Stored data entries:
■ ■ ■ ■ ■ ■ ■

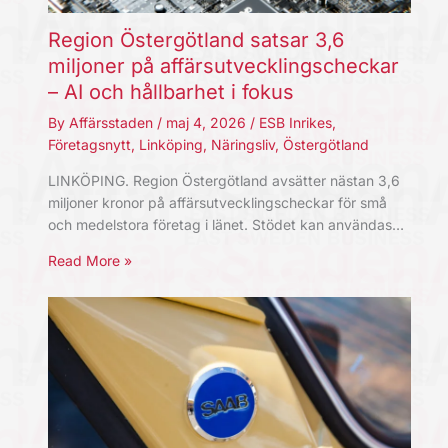
Region Östergötland satsar 3,6
miljoner på affärsutvecklingscheckar
– AI och hållbarhet i fokus
By
Affärsstaden
/
maj 4, 2026
/
ESB Inrikes
,
Företagsnytt
,
Linköping
,
Näringsliv
,
Östergötland
LINKÖPING. Region Östergötland avsätter nästan 3,6
miljoner kronor på affärsutvecklingscheckar för små
och medelstora företag i länet. Stödet kan användas…
Read More »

■ ■ ■ ■ ■ ■ ■

Problem details.
Set down every record above exactly as it stands, but skip the pictures.

Answer box.
Region Östergötland satsar 3,6
miljoner på affärsutvecklingscheckar
– AI och hållbarhet i fokus
By
Affärsstaden
/
maj 4, 2026
/
ESB Inrikes
,
Företagsnytt
,
Linköping
,
Näringsliv
,
Östergötland
LINKÖPING. Region Östergötland avsätter nästan 3,6
miljoner kronor på affärsutvecklingscheckar för små
och medelstora företag i länet. Stödet kan användas…
Read More »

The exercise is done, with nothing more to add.